24 Jan '17 18:24>
The following is an interesting take on this topic. The idea that it is a PRODUCT of the scientific method is intriguing. The article brings up some interesting points and should be read in full.
Thoughts?
Thoughts?
The heresy of literalism as such is a modern, post-scientific phenomenon. Its beginnings can be traced in seventeenth-century Protestant orthodoxy, but it bloomed with twentieth-century Fundamentalism, when the modern world fully embraced the dynamic power of natural science. Scientific method crucially altered the Western mind. After Descartes we became principled skeptics, doubting in order to find out the truth. The notion stole into the religious mind that biblical narratives make proposals that only appear to compete with testable scientific findings (to test our faith) while ultimately, if miraculously, conforming to scientific truth.

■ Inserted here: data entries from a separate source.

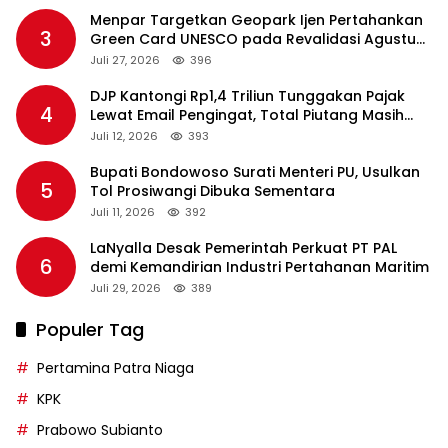
Menpar Targetkan Geopark Ijen Pertahankan
3
Green Card UNESCO pada Revalidasi Agustus
2026
Juli 27, 2026
396
DJP Kantongi Rp1,4 Triliun Tunggakan Pajak
4
Lewat Email Pengingat, Total Piutang Masih
Rp36 Triliun
Juli 12, 2026
393
Bupati Bondowoso Surati Menteri PU, Usulkan
5
Tol Prosiwangi Dibuka Sementara
Juli 11, 2026
392
LaNyalla Desak Pemerintah Perkuat PT PAL
6
demi Kemandirian Industri Pertahanan Maritim
Juli 29, 2026
389
Populer Tag
Pertamina Patra Niaga
KPK
Prabowo Subianto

Hence the apt, related observation by another Episcopalian theologian, Ruth Tiffany Barnhouse, that Fundamentalism is to be regarded as "the bastard child of science and religion". Heretical literalism is the issue of an adulterous mis-match: the bastard-child product of a modern religious imagination formed or perhaps deformed by uncritical embrace of scientific method.
So rose up in history a reactionary Christian mind, panicked and defensive, straining to assert scientific proof (thereby establishing absolute certainty) for its Scripture and the articles of belief it wished to communicate. Thus did literalism teach the "letter" to drive out the "spirit" of the biblical writings, effectively misusing the text in order to promote a corrupted theological agenda. The effect is a rigid constriction of the inspiring Word.